From its depths emerged a large white sock that stretched, yawne
d, and arranged itself into Margaret. She looked up at me and blinked.
HOW HAD SHE come to be in my brother's sweatshirt? Had Ruby and P.B., for reasons of their own, put the hospital phone number on Margaret's tag, that day in Venice, and had someone found her on the freeway and returned her to Rio Pescado? Other scenarios were even less likely, having to do with the things that happened when P.B. put his ear to the ground and listened to the dirt. I'd ask him, but chances were good I'd never get the whole story. One of life's unsolved mysteries, like the Blue Patron, who hadn't been Mr. Bundt's industrial spy, but merely, apparently, a fan.
We stood in line at Bodega Bob, Margaret and I, to buy their entire stock of raisins, three boxes. I wanted to shower her with raisins. Despite looks from my fellow patrons, I could not stop kissing the ferret's head and murmuring to her in the idiotic way people do to babies and puppies. There was a Popsicle stick tied to her back leg, like a splint, and a tear in one of her soft ears, but otherwise, she was her old self. She looked out the window, nose twitching.
I looked too, and saw Thomas Flynn, the man formerly known as Gomez, get out of a car in front of Bodega Bob.
I squatted behind a metal food rack, clutching Margaret. I'd wait it out. He'd go to my shop, I'd be gone, he'd go home. I'd call Ruby and tell her about Margaret while he wasn't there to answer the phone.
Margaret squirmed, bound for a box of Rice-A-Roni on a low shelf. I was on my knees, making a grab for her, when black shoes entered my field of vision. They were so new I could smell their leather.
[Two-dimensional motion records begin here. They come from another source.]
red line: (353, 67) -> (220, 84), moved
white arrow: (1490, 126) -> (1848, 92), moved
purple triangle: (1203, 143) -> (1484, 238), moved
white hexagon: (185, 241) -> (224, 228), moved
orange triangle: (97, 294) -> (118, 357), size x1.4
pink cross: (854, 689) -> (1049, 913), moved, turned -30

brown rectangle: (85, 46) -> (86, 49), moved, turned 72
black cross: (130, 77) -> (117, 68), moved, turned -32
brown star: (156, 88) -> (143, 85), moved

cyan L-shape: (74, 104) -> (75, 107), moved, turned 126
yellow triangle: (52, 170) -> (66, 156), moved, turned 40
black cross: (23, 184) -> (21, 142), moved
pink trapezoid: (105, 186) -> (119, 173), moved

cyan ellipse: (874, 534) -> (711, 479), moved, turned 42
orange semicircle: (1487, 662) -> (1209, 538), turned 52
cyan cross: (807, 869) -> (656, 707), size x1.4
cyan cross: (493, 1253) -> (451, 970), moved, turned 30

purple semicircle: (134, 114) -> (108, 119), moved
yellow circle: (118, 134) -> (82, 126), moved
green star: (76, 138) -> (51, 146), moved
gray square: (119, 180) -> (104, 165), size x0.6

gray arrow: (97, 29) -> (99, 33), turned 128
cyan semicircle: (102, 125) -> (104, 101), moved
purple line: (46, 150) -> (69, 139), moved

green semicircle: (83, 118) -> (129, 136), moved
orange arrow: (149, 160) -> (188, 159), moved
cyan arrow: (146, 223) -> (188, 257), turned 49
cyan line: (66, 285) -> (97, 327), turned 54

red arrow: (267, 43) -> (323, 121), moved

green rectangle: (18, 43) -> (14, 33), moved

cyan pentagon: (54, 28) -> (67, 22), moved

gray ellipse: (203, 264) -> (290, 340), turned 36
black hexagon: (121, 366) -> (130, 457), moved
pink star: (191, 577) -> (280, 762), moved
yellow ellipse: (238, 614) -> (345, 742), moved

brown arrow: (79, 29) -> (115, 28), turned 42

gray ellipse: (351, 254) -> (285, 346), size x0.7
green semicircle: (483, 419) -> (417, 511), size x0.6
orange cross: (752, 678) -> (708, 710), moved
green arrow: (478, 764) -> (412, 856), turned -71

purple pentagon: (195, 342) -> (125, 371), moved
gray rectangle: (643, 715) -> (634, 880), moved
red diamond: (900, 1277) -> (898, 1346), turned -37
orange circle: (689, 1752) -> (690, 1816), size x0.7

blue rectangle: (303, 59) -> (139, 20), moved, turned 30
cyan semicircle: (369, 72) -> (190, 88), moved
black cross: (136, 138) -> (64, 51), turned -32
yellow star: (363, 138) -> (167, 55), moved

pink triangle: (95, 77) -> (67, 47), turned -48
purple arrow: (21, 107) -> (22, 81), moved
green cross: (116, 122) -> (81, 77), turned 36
I worked my way visually up a dark gray suit, white shirt, and red tie, to a face. Just as I'd suspected. The new person inhabiting my body was as vulnerable to the man in front of me as the old one had been.
Thomas Flynn looked from me to Margaret and back again, his eyes glistening. He opened his mouth to speak, then closed it. He dropped to one knee, that pristine suit on the dirty linoleum, well into my personal space.
I handed Margaret to him and stood. My own voice chilled me to the bone. “I need to pay for these raisins.”